Often when people think of data scientists, they imagine a mythical person who knows how to do everything required for success: write sophisticated Python libraries, derive cutting edge machine learning algorithms using a deep understanding of statistics, shepherd successful models through deployment, administrate the database, create elegant visual dashboards, deeply understand the business, and drive corporate strategy. The required skills listed on many job postings for Data Scientists is long, overwhelming, and in many cases, completely out of reach for a single person.
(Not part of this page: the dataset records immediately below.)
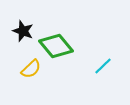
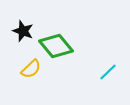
cyan line: moved 5 px right, 6 px down
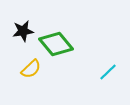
black star: rotated 30 degrees counterclockwise
green diamond: moved 2 px up
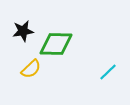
green diamond: rotated 48 degrees counterclockwise
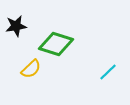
black star: moved 7 px left, 5 px up
green diamond: rotated 16 degrees clockwise
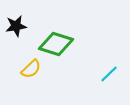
cyan line: moved 1 px right, 2 px down
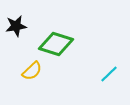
yellow semicircle: moved 1 px right, 2 px down
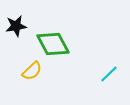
green diamond: moved 3 px left; rotated 44 degrees clockwise
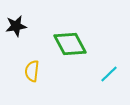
green diamond: moved 17 px right
yellow semicircle: rotated 140 degrees clockwise
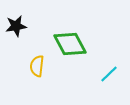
yellow semicircle: moved 5 px right, 5 px up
Fortunately, it doesn’t matter.
In Analyzing the Analyzers, Harlan D. Harris, Sean Patrick Murphy, and Marck Vaisman reported on the results of their 2012 survey of data science practitioners. One of their goals was to identify what is behind the title “Data Scientist”. Is there a common vocabulary or set of skills that define this job title? What they found was four predominant “types” of data scientists, each with a different mix of skills, aptitudes, and desires:
- Data Businessperson
- Data Creative
- Data Developer
- Data Researcher
They also identified five different areas of expertise:
- Machine Learning/ Big Data
- Math/ Operations Research
As is indicated in Figure 3-2 from Analyzing the Analyzers (shown below in Figure 1), the list of skills in each of these areas is extensive; expecting a single person to excel in each of them is not only unrealistic but unhelpful.
As a data science consultancy, our teams at Elder Research have solved a great variety of challenging problems in a wide range of industries. Usually these problems are intractable for a single individual, and by bringing a team together with a diverse set of skills and backgrounds, we have greater success than we would with just one “type” of data scientist. Teaming a Data Researcher (a person with substantial statistical depth) with a Data Developer (who excels at the programming nuts and bolts that drive data wrangling) on a project often proves to be a powerful combination. So how do you build a team unicorn? There is no single best way, as recruiting and hiring is an imprecise process, and excellent Data Scientists come from a wide variety of academic backgrounds and work histories. Nevertheless, we have found a few approaches that have helped us to build strong teams that have earned the trust of our clients and consistently delivered ongoing value.
Over the last five to ten years many high quality programs have emerged that offer the degree of Master’s in Data Science. Many of our Data Scientists have graduated from these programs, and they are a huge asset. This degree provides exposure to a wide variety of key statistical techniques and technologies, and Data Scientists from these programs are often able to quickly zero in on the right solution for a given problem. Students from these programs often, but not exclusively, fit into the Data Creative category, and are broadly successful in a variety of project roles.
One question I have been asked is whether a PhD is necessary for success as a Data Scientist. Though I’d answer with a resounding “No”, including technical PhDs on your team is something I would strongly recommend. The process of obtaining a PhD requires developing a depth of critical thinking and inquiry, particularly in the face of a new problem, when even the right questions to ask must be discovered. PhD earners have demonstrated tenacity for facing challenges and a unique approach to problem solving that can add richness to the Data Science process. They often fall into the Data Researcher group, and will bravely delve deeply into something that is technically challenging. On the down side, some doctoral earners have trouble adjusting to the industrial reality of deadlines, budgets and deliverables. They may unconsciously prefer to solve a related, small problem perfectly instead of delivering a suitable solution to the actual, big, messy problem. This distinction is essential to discover.
In addition to team members with Data Science Master’s Degrees and technical PhDs, software engineers turned Data Scientists (whether through education, training, or a combination) are another critical part of successful data science teams. Data Scientists with this background often fall into the Data Developer category, and their software engineering mindset is essential for creating robust, repeatable code. It is especially necessary as data integration and pipelining are critical to any Data Science project, and having someone familiar with software engineering best practices can help make deliverables in these areas really stand out.
In Building Data Science Teams, DJ Patil highlights curiosity, storytelling, and cleverness, as essential skills which complement technical acumen. He mentions three questions that he has used as guidelines for hiring, the first of which — “Would we be willing to do a startup with you?” — specifically calls out the importance of trust and communication.
In short, all of the technical skills listed so far are meaningless if you can’t trust that individual and they cannot communicate effectively, both internally and with external stakeholders. Moreover, because the best data science is done by teams, rather than individuals, finding people who are a good cultural fit almost always trumps expertise in a specific skill. Technical mindset, willingness to learn, and the humility to ask questions can often fill gaps in your team.
Lastly, we emphasize humility, when considering potential teammates, as it is an essential quality to growth, to learning, to respecting others, and to listening. (And who likes an arrogant consultant?) When we truly listen, we’re armed to figure out where the client’s pain is, and to solve it.